- Born: Vancouver, British Columbia, Canada
- Education: Curtis Institute of Music
- Occupation: Operatic soprano
- Organizations: Oper Frankfurt
- Awards: Metropolitan Opera National Council Auditions

= Kirsten MacKinnon =

Canadian operatic soprano

Kirsten MacKinnon is a Canadian operatic soprano. A winner of the Metropolitan Opera National Council Auditions in 2017, she has appeared internationally.

She grew up in Vancouver, and studied voice at the Curtis Institute of Music in Philadelphia. At the Philadelphia Opera, she performed the roles of Micaëla in Bizet's Carmen and the Countess Madeleine in Capriccio by Richard Strauss. She was Pamina in Mozart's Die Zauberflöte) for the Canadian Opera Company, and the Countess in his Le nozze di Figaro with the Garsington Opera. Her roles have included Elektra in Mozart's Idomeneo, the title role of Tchaikovsky's Iolanta, Mimì in Puccini's La bohème, and the title role in Janáček's The Cunning Little Vixen.

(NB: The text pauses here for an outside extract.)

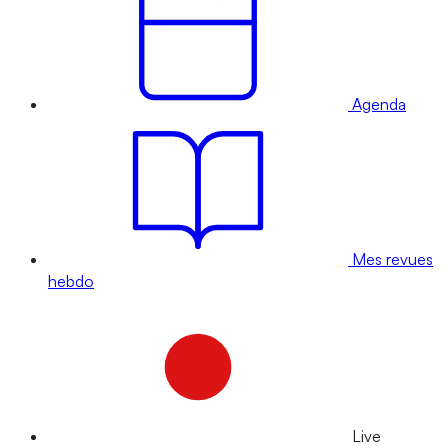
Agenda
Mes revues
hebdo
Live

In Europe, she appeared at the Glyndebourne Festival as Fiordiligi in Mozart's Così fan tutte in 2017, staged by Nicholas Hytner. A reviewer of The Guardian described her as "a vocal star" in an "uncommonly well balanced" quartet of lovers, offering "the high notes and the low notes for Fiordiligi and everything in between". She was Helena in Britten's A Midsummer Night's Dream. In February 2018, she made her debut at the Oper Frankfurt, where she is engaged as a member from the 2018/19 season, as Inès in a new production of Meyerbeer's L'Africaine – Vasco da Gama at the Oper Frankfurt, conducted by Antonello Manacorda, alongside Claudia Mahnke and Michael Spyres in the title roles. The opera is staged as a space mission, and she was described as dramatic and of emotional intensity.

MacKinnon has performed in concert with the Chamber Orchestra of Philadelphia, the Bavarian Radio Orchestra, and the Vancouver Symphony Orchestra, among others.